A little while ago I was having a conversation with an English artist living in Paris. It transpired that when he moved to France, he was clearing out his flat and found a huge collection of match boxes from all the different bars, restaurants and hotels he had visited across the world over the years. Each match box brought back a flood of memories … a hot date, drowning his sorrows, lonely in a foreign city, a strip bar on a stag do, a business meeting. He took a photo of each of these match boxes; some had wine stains, some were torn, some had one match missing, some had two, some had numbers written on them, some had none, and he made a photographic collection.
He found it fascinating that while each stranger in a gallery stared at his cryptic memories, it brought alive adventures and stories in their minds quite different to the true history of the match boxes. The box with the silhouette of a woman on it conjured images of dark red rooms, scantily clad waitresses and clandestine liaisons when in truth it was all that was left of an innocent drink in a European hotel bar. Imaginations were set afire with possible scenarios.

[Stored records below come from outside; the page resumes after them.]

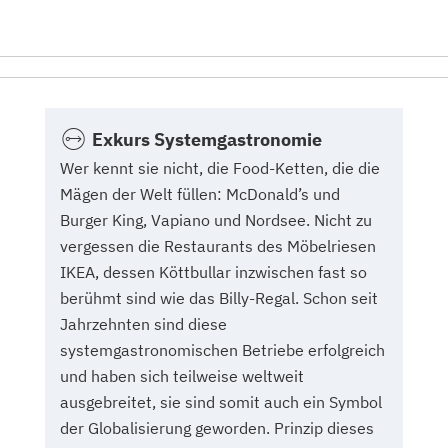
Exkurs Systemgastronomie
Wer kennt sie nicht, die Food-Ketten, die die
Mägen der Welt füllen: McDonald’s und
Burger King, Vapiano und Nordsee. Nicht zu
vergessen die Restaurants des Möbelriesen
IKEA, dessen Köttbullar inzwischen fast so
berühmt sind wie das Billy-Regal. Schon seit
Jahrzehnten sind diese
systemgastronomischen Betriebe erfolgreich
und haben sich teilweise weltweit
ausgebreitet, sie sind somit auch ein Symbol
der Globalisierung geworden. Prinzip dieses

It struck me then that this is exactly how wine should be: a very personal experience to be interpreted in any way that moves the individual. The sight of a label, the aroma of a wine, the taste of a wine; all these sensations have the power to ignites long lost memories, or to create imaginary ones. Our senses are powerful when we allow them to be and can dance a mean and intriguing dance with our imagination when freed to do so.
As the discussion progressed we decided that we would put together a wine and art dinner; pairing the wine with not only the food, but with the photographs – a wine and a course to go with one of the experiences. There was no prescribed right or wrong. We were seated at a long table in the centre of a small gallery, the collection of match boxes hung around us on the white walls. As the wines and the different courses were served people were swiftly drawn to different photographs that they felt worked best with the pairings. Their individual sensory adventure spoke of different scenario’s which were represented by their own interpretations of stories behind the match boxes. The interaction of the guests (none of whom would describe themselves as wine aficionados) with the wine was as fascinating as it was spontaneous and energetic. It was a freeing experience; there was no talk of oak, of harvest yields, of organic versus biodynamic, just unadulterated enjoyment, debate and laughter.
So this Christmas indulge in a glass or two; take a sniff, take a sip, sit back, close your eyes and let your imagination take flight, you never know where you might end up.
Merry Christmas and a very happy New Year to you all.